Following our example projection, the annual cash cost of owning the building, not including the cost of capital, seems to be $4.50 per square foot plus 1 percent of the cost of the building (construction or purchase). If we assume a very conservative construction or purchase cost of $100 per square foot, then we arrive at a cost of $5.50 per square foot (1 percent of $100 = $1.00 plus $4.50), at least in this example, to own the building. That means the cost to own is conservatively, on a cash basis, 5.5 percent of the building’s initial value ($100 per square foot). This of course assumes that a donor already wandered into the nonprofit’s office and donated the purchase/construction price, resulting in no acquisition or annual debt cost.

So, as a rule of thumb, whenever a nonprofit discusses owning a building, it is best to understand that the conservative approach would be to find twice the purchase/construction cost in ready cash. Why? If you need $1 million to buy a building, you would need, up front, another $1 million invested to return (at an annual rate of 5.5 percent) the money needed each year (averaged over a long term) to maintain and operate the facility, at least as outlined in our example projection of costs.

Construction Considerations

Most nonprofit managers have not supervised construction projects. When opting to construct a facility instead of buy an existing structure, nonprofits should be mindful of the following:
  • Beware of construction contracts that are not absolutely fixed, such as “time and materials.” These require closer monitoring by the nonprofit.
  • If the nonprofit is expanding its space, money will be needed to outfit and furnish the additional space.
  • The nonprofit will likely incur additional legal and possibly accounting and other fees associated with the construction project.
  • If debt is involved, the interest costs during the construction period are often overlooked.
  • There will be insurance costs during the construction period.
  • Remember that “change orders” also change costs.
  • If donations will be used to pay for the construction, the timing of pledge payments will be critical and must be monitored.
  • Because nonprofit staff are often not experienced in construction management, board members may need to be directly involved.
  • Always expect to pay more than originally anticipated. It happens.
This article is not intended to discourage the purchase or construction of facilities by nonprofits. The projection used in this article was used for an entity that has established one of the most successful research parks on the east coast. The same model was later used for a highly successful retirement community. Great decisions to purchase or construct facilities can be made when done in a thorough and proper manner.

Many would argue that real estate is a great investment. However, like all investments, as the last year has shown, real estate can have its downturns as well.

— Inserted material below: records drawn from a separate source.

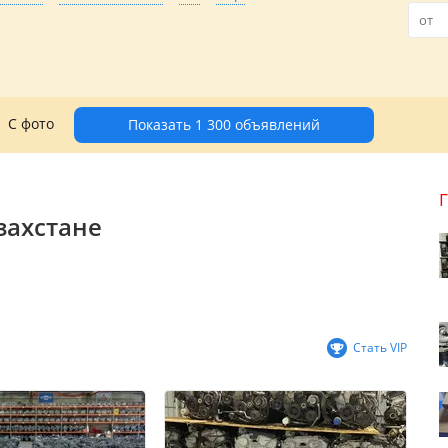
С фото
Показать 1 300 объявлений
захстане
Стать VIP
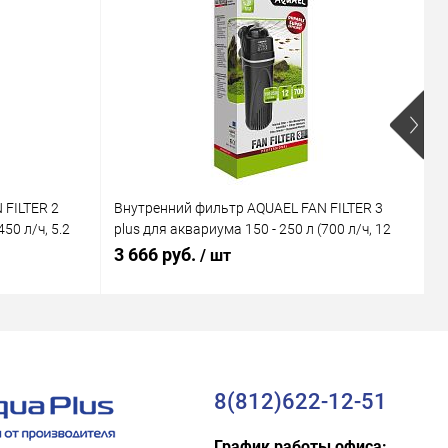
 FILTER 2
Внутренний фильтр AQUAEL FAN FILTER 3
В
50 л/ч, 5.2
plus для аквариума 150 - 250 л (700 л/ч, 12
M
Вт)
В
3 666 руб.
1
/ шт
8(812)622-12-51
График работы офиса:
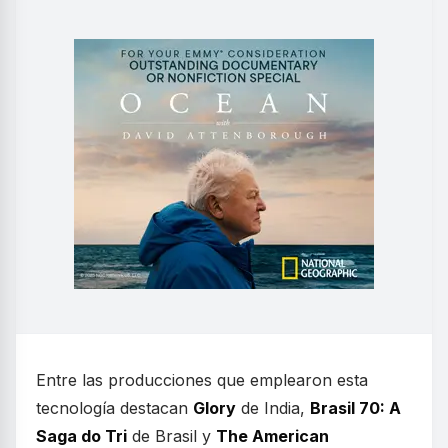
Entre las producciones que emplearon esta
tecnología destacan
Glory
de India,
Brasil 70: A
Saga do Tri
de Brasil y
The American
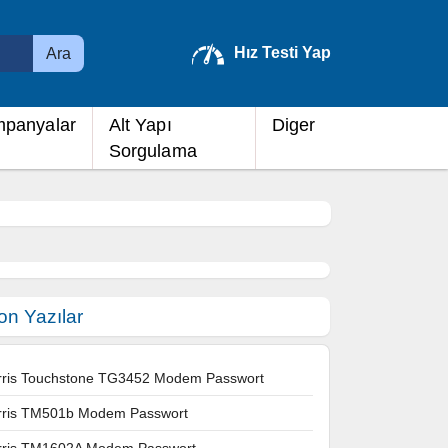
Hız Testi Yap
Ara
panyalar
Alt Yapı
Diger
Sorgulama
on Yazılar
rris Touchstone TG3452 Modem Passwort
rris TM501b Modem Passwort
rris TM1602A Modem Passwort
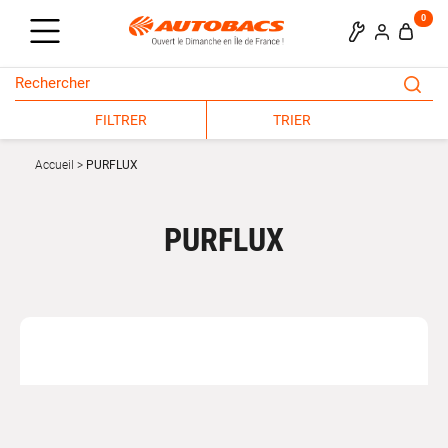
0
FILTRER
TRIER
Accueil
PURFLUX
PURFLUX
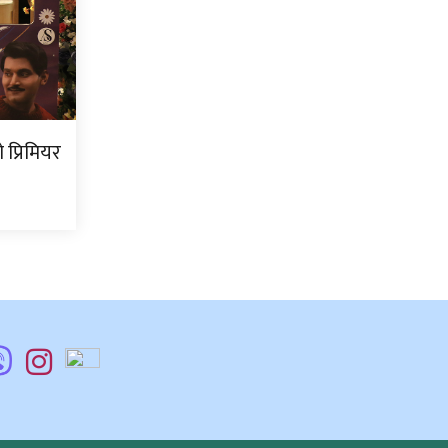
प्रिमियर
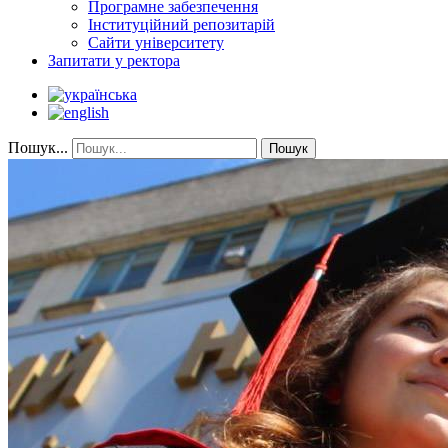
Програмне забезпечення
Інституційний репозитарій
Сайти університету
Запитати у ректора
Пошук...
Пошук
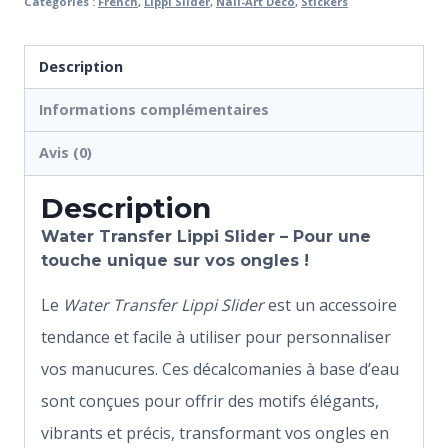
Catégories :
French
,
Lippi Slider
,
Nail-Art Déco
,
Stickers
Description
Informations complémentaires
Avis (0)
Description
Water Transfer Lippi Slider –
Pour
une
touche unique sur vos ongles !
Le
Water Transfer Lippi Slider
est un accessoire
tendance et facile à utiliser pour personnaliser
vos manucures. Ces décalcomanies à base d’eau
sont conçues pour offrir des motifs élégants,
vibrants et précis, transformant vos ongles en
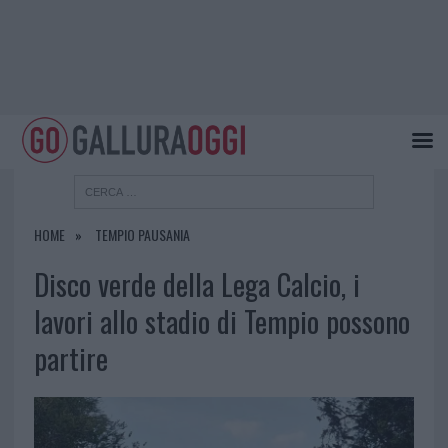
HOME
TEMPIO PAUSANIA
Disco verde della Lega Calcio, i
lavori allo stadio di Tempio possono
partire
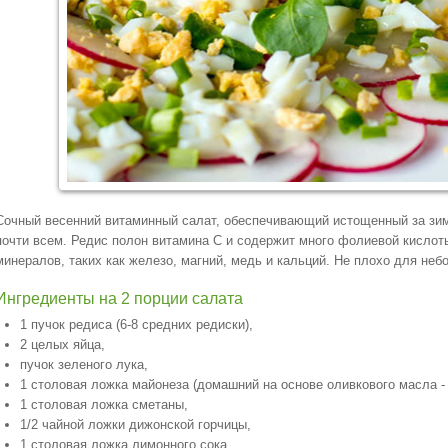
Сочный весенний витаминный салат, обеспечивающий истощенный за зим
почти всем. Редис полон витамина С и содержит много фолиевой кислот
минералов, таких как железо, магний, медь и кальций. Не плохо для неб
Ингредиенты на 2 порции салата
1 пучок редиса (6-8 средних редиски),
2 целых яйца,
пучок зеленого лука,
1 столовая ложка майонеза (домашний на основе оливкового масла -
1 столовая ложка сметаны,
1/2 чайной ложки дижонской горчицы,
1 столовая ложка лимонного сока,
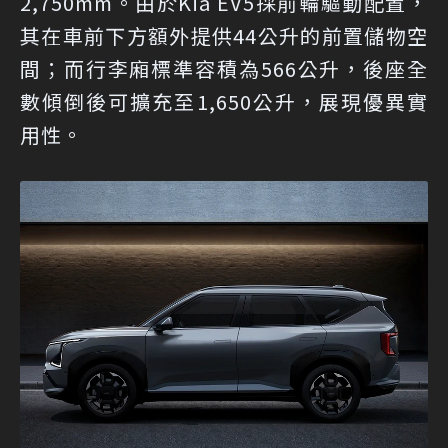
2,750mm。由於Kia EV5採前輪驅動配置，
其在車前下方額外提供44公升的前置儲物空
間；而行李廂標準容積為566公升，後座全
數傾倒後可擴充至1,650公升，展現優異實
用性。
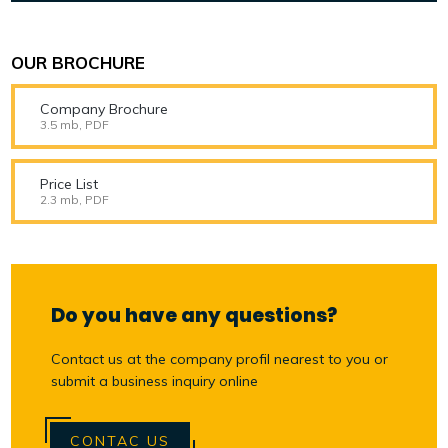
OUR BROCHURE
Company Brochure
3.5 mb, PDF
Price List
2.3 mb, PDF
Do you have any questions?
Contact us at the company profil nearest to you or
submit a business inquiry online
CONTAC US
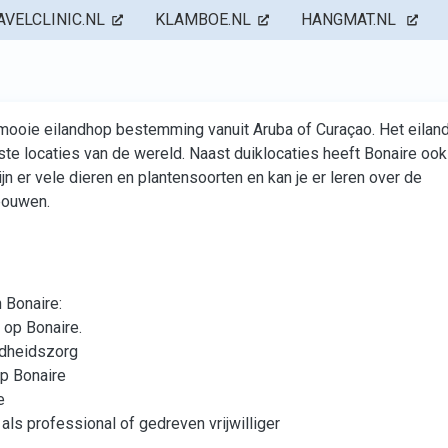
AVELCLINIC.NL
KLAMBOE.NL
HANGMAT.NL
 mooie eilandhop bestemming vanuit Aruba of Curaçao. Het eiland
ste locaties van de wereld. Naast duiklocaties heeft Bonaire ook
ijn er vele dieren en plantensoorten en kan je er leren over de
bouwen.
 Bonaire:
 op Bonaire.
ndheidszorg
op Bonaire
e
als professional of gedreven vrijwilliger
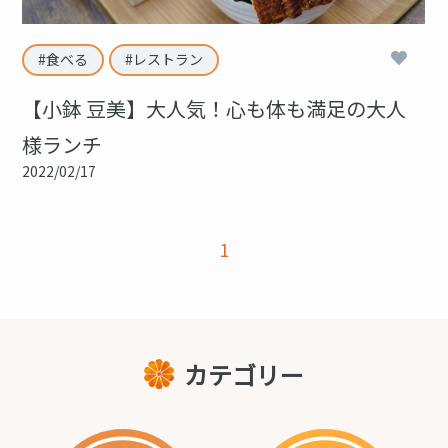
3
食べる
レストラン
【小鉢 豆美】大人気！心も体も満足の大人
様ランチ
2022/02/17
1
カテゴリー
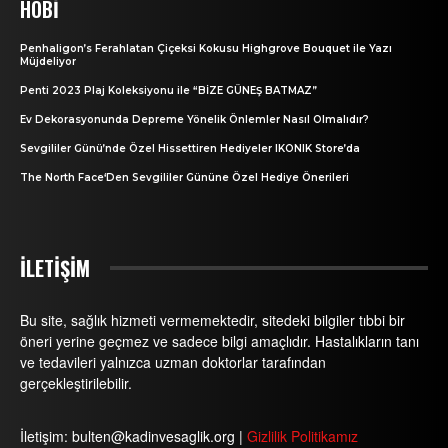
HOBI
Penhaligon’s Ferahlatan Çiçeksi Kokusu Highgrove Bouquet ile Yazı
Müjdeliyor
Penti 2023 Plaj Koleksiyonu ile “BİZE GÜNEŞ BATMAZ”
Ev Dekorasyonunda Depreme Yönelik Önlemler Nasıl Olmalıdır?
Sevgililer Günü’nde Özel Hissettiren Hediyeler IKONIK Store’da
The North Face‘Den Sevgililer Gününe Özel Hediye Önerileri
İLETİŞİM
Bu site, sağlık hizmeti vermemektedir, sitedeki bilgiler tıbbi bir
öneri yerine geçmez ve sadece bilgi amaçlıdır. Hastalıkların tanı
ve tedavileri yalnızca uzman doktorlar tarafından
gerçekleştirilebilir.
İletişim: bulten@kadinvesaglik.org |
Gizlilik Politikamız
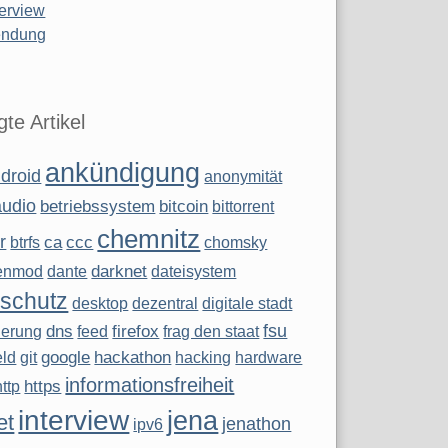
terview
ndung
te Artikel
ankündigung
droid
anonymität
audio
betriebssystem
bitcoin
bittorrent
chemnitz
r
ca
ccc
btrfs
chomsky
darknet
enmod
dante
dateisystem
schutz
desktop
dezentral
digitale stadt
fsu
dns
firefox
sierung
feed
frag den staat
google
hackathon
eld
git
hacking
hardware
informationsfreiheit
https
http
interview
jena
et
jenathon
ipv6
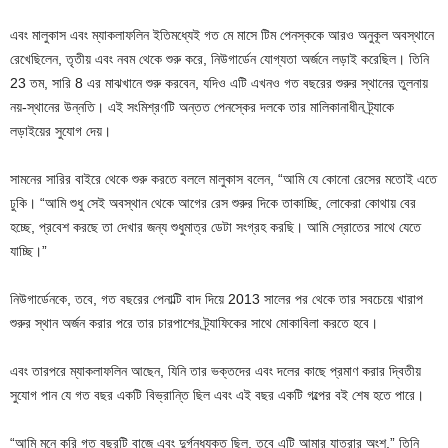
এবং মালুকাস এবং ম্যাকলাফলিন ইতিমধ্যেই গত মে মাসে টিম পেনস্ককে আরও অনুকূল অবস্থানে
রেখেছিলেন, তৃতীয় এবং নবম থেকে শুরু করে, নিউগার্ডেন যোগ্যতা অর্জনে লড়াই করেছিল। তিনি
23 তম, সারি 8 এর মাঝখানে শুরু করবেন, যদিও এটি এখনও গত বছরের শুরুর স্থানের তুলনায়
নয়-স্থানের উন্নতি। এই সংমিশ্রণটি অন্তত পেনস্কের দলকে তার মালিকানাধীন ট্র্যাকে
লড়াইয়ের সুযোগ দেয়।
সামনের সারির বাইরে থেকে শুরু করতে বললে মালুকাস বলেন, “আমি যে কোনো রেসের মতোই এতে
ঢুকি। “আমি শুধু সেই অবস্থান থেকে আগের রেস শুরুর দিকে তাকাচ্ছি, লোকেরা কোথায় বের
হচ্ছে, প্রবেশ করছে তা দেখার জন্য শুধুমাত্র ডেটা সংগ্রহ করছি। আমি স্রোতের সাথে যেতে
যাচ্ছি।”
নিউগার্ডেনকে, তবে, গত বছরের পেনাল্টি বাদ দিয়ে 2013 সালের পর থেকে তার সবচেয়ে খারাপ
শুরুর স্থান অর্জন করার পরে তার চারপাশের ট্র্যাফিকের সাথে মোকাবিলা করতে হবে।
এবং তারপরে ম্যাকলাফলিন আছেন, যিনি তার ভক্তদের এবং দলের কাছে প্রমাণ করার দ্বিতীয়
সুযোগ পান যে গত বছর একটি বিভ্রান্তি ছিল এবং এই বছর একটি গল্পের বই শেষ হতে পারে।
“আমি মনে করি গত বছরটি বাজে এবং দুর্গন্ধযুক্ত ছিল, তবে এটি আমার যাত্রার অংশ,” তিনি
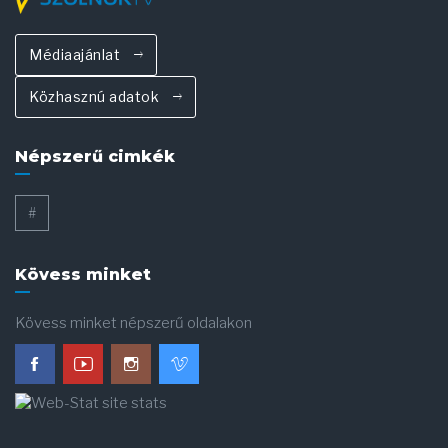
Médiaajánlat
Közhasznú adatok
Népszerű cimkék
#
Kövess minket
Kövess minket népszerű oldalakon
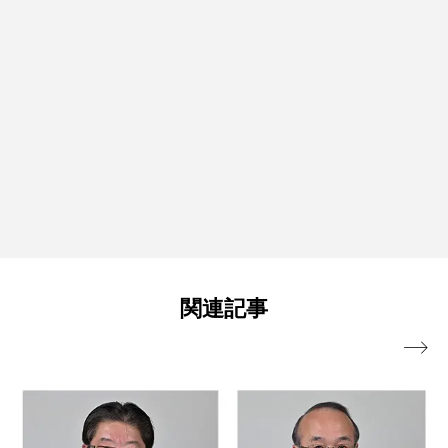
関連記事

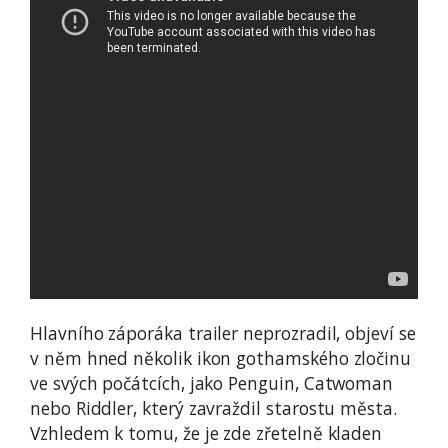
Hlavního záporáka trailer neprozradil, objeví se
v něm hned několik ikon gothamského zločinu
ve svých počátcích, jako Penguin, Catwoman
nebo Riddler, který zavraždil starostu města.
Vzhledem k tomu, že je zde zřetelně kladen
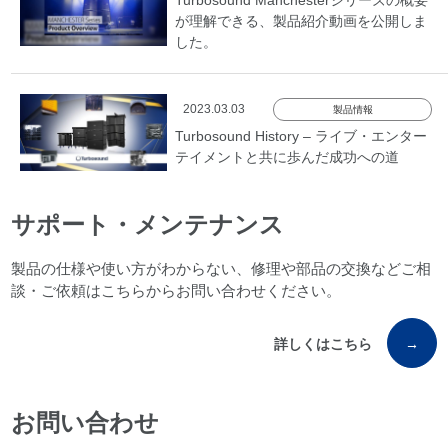
Turbosound Manchesterシリーズの概要
が理解できる、製品紹介動画を公開しま
した。
2023.03.03
製品情報
Turbosound History – ライブ・エンター
テイメントと共に歩んだ成功への道
サポート・メンテナンス
製品の仕様や使い方がわからない、修理や部品の交換などご相
談・ご依頼はこちらからお問い合わせください。
詳しくはこちら
→
お問い合わせ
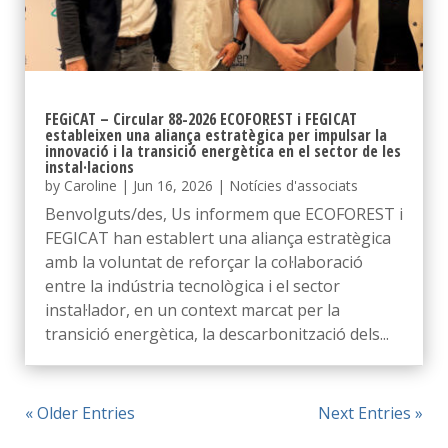
FEGiCAT – Circular 88-2026 ECOFOREST i FEGICAT
estableixen una aliança estratègica per impulsar la
innovació i la transició energètica en el sector de les
instal·lacions
by
Caroline
|
Jun 16, 2026
|
Notícies d'associats
Benvolguts/des, Us informem que ECOFOREST i
FEGICAT han establert una aliança estratègica
amb la voluntat de reforçar la col·laboració
entre la indústria tecnològica i el sector
instal·lador, en un context marcat per la
transició energètica, la descarbonització dels...
« Older Entries
Next Entries »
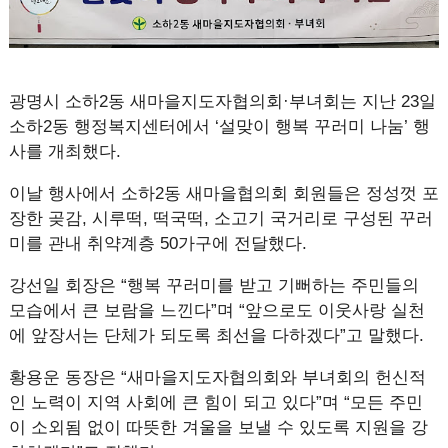
광명시 소하2동 새마을지도자협의회·부녀회는 지난 23일
소하2동 행정복지센터에서 ‘설맞이 행복 꾸러미 나눔’ 행
사를 개최했다.
이날 행사에서 소하2동 새마을협의회 회원들은 정성껏 포
장한 곶감, 시루떡, 떡국떡, 소고기 국거리로 구성된 꾸러
미를 관내 취약계층 50가구에 전달했다.
강선일 회장은 “행복 꾸러미를 받고 기뻐하는 주민들의
모습에서 큰 보람을 느낀다”며 “앞으로도 이웃사랑 실천
에 앞장서는 단체가 되도록 최선을 다하겠다”고 말했다.
황용운 동장은 “새마을지도자협의회와 부녀회의 헌신적
인 노력이 지역 사회에 큰 힘이 되고 있다”며 “모든 주민
이 소외됨 없이 따뜻한 겨울을 보낼 수 있도록 지원을 강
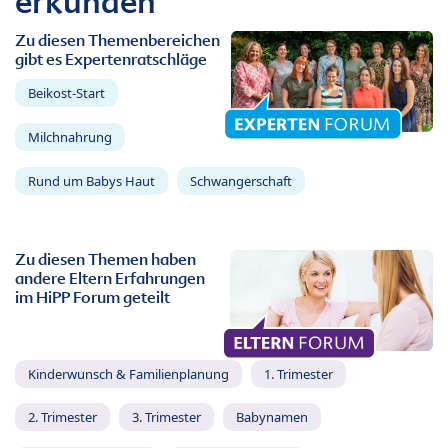
erkunden
Zu diesen Themenbereichen
gibt es Expertenratschläge
Beikost-Start
Milchnahrung
Rund um Babys Haut
Schwangerschaft
Zu diesen Themen haben
andere Eltern Erfahrungen
im HiPP Forum geteilt
Kinderwunsch & Familienplanung
1. Trimester
2. Trimester
3. Trimester
Babynamen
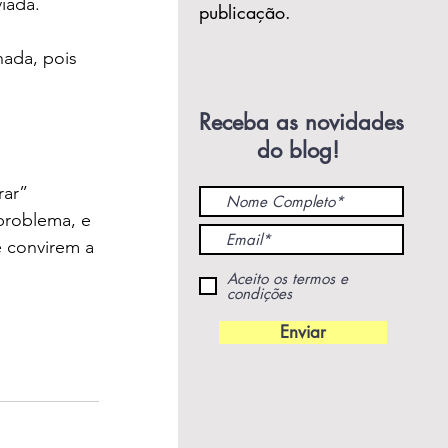
viada.
publicação.
ada, pois 
Receba as novidades
do blog!
ar” 
problema, e 
 convirem a 
Aceito os termos e
condições
Enviar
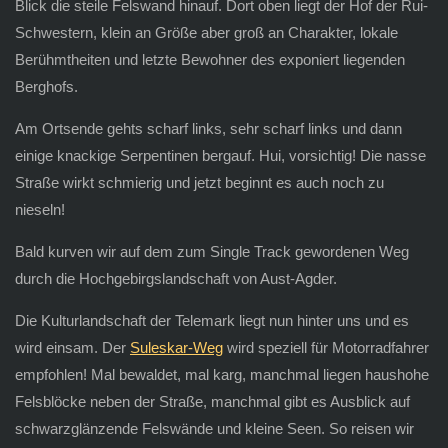
Blick die steile Felswand hinauf. Dort oben liegt der Hof der Rui-
Schwestern, klein an Größe aber groß an Charakter, lokale
Berühmtheiten und letzte Bewohner des exponiert liegenden
Berghofs.
Am Ortsende gehts scharf links, sehr scharf links und dann
einige knackige Serpentinen bergauf. Hui, vorsichtig! Die nasse
Straße wirkt schmierig und jetzt beginnt es auch noch zu
nieseln!
Bald kurven wir auf dem zum Single Track gewordenen Weg
durch die Hochgebirgslandschaft von Aust-Agder.
Die Kulturlandschaft der Telemark liegt nun hinter uns und es
wird einsam. Der
Suleskar-Weg
wird speziell für Motorradfahrer
empfohlen! Mal bewaldet, mal karg, manchmal liegen haushohe
Felsblöcke neben der Straße, manchmal gibt es Ausblick auf
schwarzglänzende Felswände und kleine Seen. So reisen wir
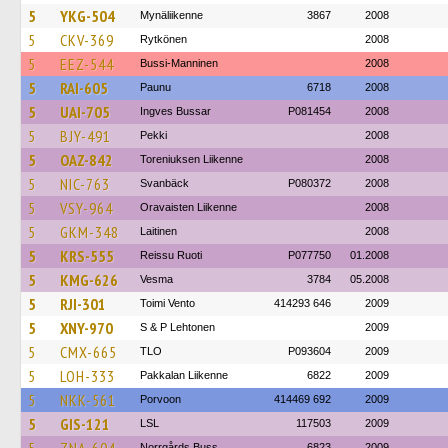
5
YKG-504
Mynäliikenne
3867
2008
5
CKV-369
Rytkönen
2008
5
EEZ-544
Bussi-Manninen
2008
5
RAI-605
Paunu
6718
2008
5
UAI-705
Ingves Bussar
P081454
2008
5
BJY-491
Pekki
2008
5
OAZ-842
Toreniuksen Liikenne
2008
5
NIC-763
Svanbäck
P080372
2008
5
VSY-964
Oravaisten Liikenne
2008
5
GKM-348
Laitinen
2008
5
KRS-555
Reissu Ruoti
P077750
01.2008
5
KMG-626
Vesma
3784
05.2008
5
RJI-301
Toimi Vento
414293 646
2009
5
XNY-970
S & P Lehtonen
2009
5
CMX-665
TLO
P093604
2009
5
LOH-333
Pakkalan Liikenne
6822
2009
5
NKK-561
Porvoon
414469 692
2009
5
GIS-121
LSL
117503
2009
Norrgårds Buss
6823
2009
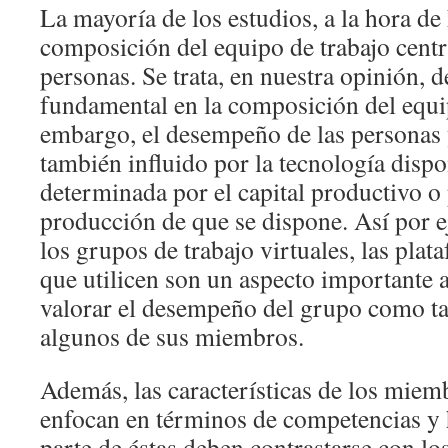
La mayoría de los estudios, a la hora de 
composición del equipo de trabajo centr
personas. Se trata, en nuestra opinión, 
fundamental en la composición del equip
embargo, el desempeño de las personas 
también influido por la tecnología dispon
determinada por el capital productivo o
producción de que se dispone. Así por e
los grupos de trabajo virtuales, las pla
que utilicen son un aspecto importante a
valorar el desempeño del grupo como t
algunos de sus miembros.
Además, las características de los miem
enfocan en términos de competencias y 
parte de éstas deben contrastarse con l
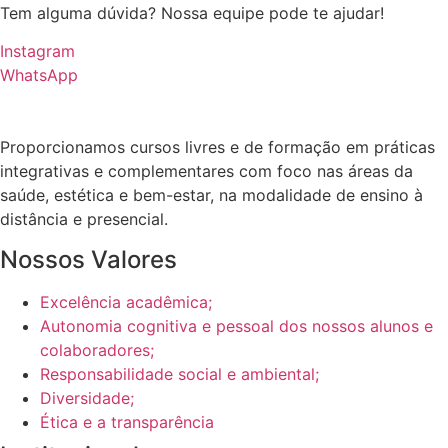
Tem alguma dúvida? Nossa equipe pode te ajudar!
Instagram
WhatsApp
Proporcionamos cursos livres e de formação em práticas
integrativas e complementares com foco nas áreas da
saúde, estética e bem-estar, na modalidade de ensino à
distância e presencial.
Nossos Valores
Excelência acadêmica;
Autonomia cognitiva e pessoal dos nossos alunos e
colaboradores;
Responsabilidade social e ambiental;
Diversidade;
Ética e a transparência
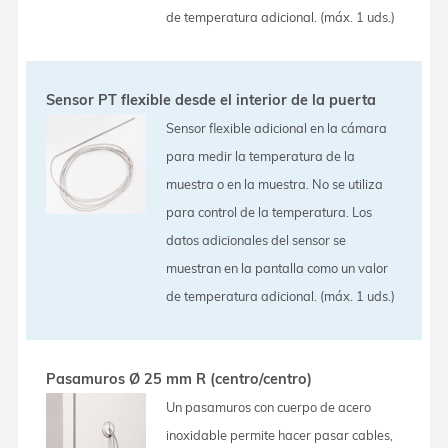
de temperatura adicional. (máx. 1 uds.)
Sensor PT flexible desde el interior de la puerta
Sensor flexible adicional en la cámara
para medir la temperatura de la
muestra o en la muestra. No se utiliza
para control de la temperatura. Los
datos adicionales del sensor se
muestran en la pantalla como un valor
de temperatura adicional. (máx. 1 uds.)
Pasamuros Ø 25 mm R (centro/centro)
Un pasamuros con cuerpo de acero
inoxidable permite hacer pasar cables,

In general, nonprofit entities have little experience managing property, supervising construction or participating in speculative real estate investment. The success of nonprofit organizations is very crucial for our society. Therefore, prudence must guide this critical decision — so for this reason, CPAs, with their experience and forecasting abilities, are uniquely suited to aid this vital sector of our economy.
With the wise counsel of CPAs, the “dreams” can be fully realized.

James D. Cole, CPA, is CEO of the Masonic Home of Virginia in Richmond. His 27 years of experience with corporations and nonprofits include roles as a founder, officer, consultant and auditor. He regularly speaks and writes on nonprofit topics, and he is a member of the VSCPA Editorial Task Force.